Source records

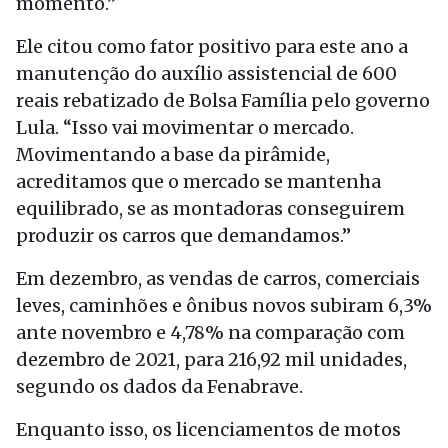
momento.”
Ele citou como fator positivo para este ano a
manutenção do auxílio assistencial de 600
reais rebatizado de Bolsa Família pelo governo
Lula. “Isso vai movimentar o mercado.
Movimentando a base da pirâmide,
acreditamos que o mercado se mantenha
equilibrado, se as montadoras conseguirem
produzir os carros que demandamos.”
Em dezembro, as vendas de carros, comerciais
leves, caminhões e ônibus novos subiram 6,3%
ante novembro e 4,78% na comparação com
dezembro de 2021, para 216,92 mil unidades,
segundo os dados da Fenabrave.
Enquanto isso, os licenciamentos de motos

- _Problem description_: Filter the records for lines containing the word "mercado" and copy each one.

- _Your solution_:
Lula. “Isso vai movimentar o mercado.
acreditamos que o mercado se mantenha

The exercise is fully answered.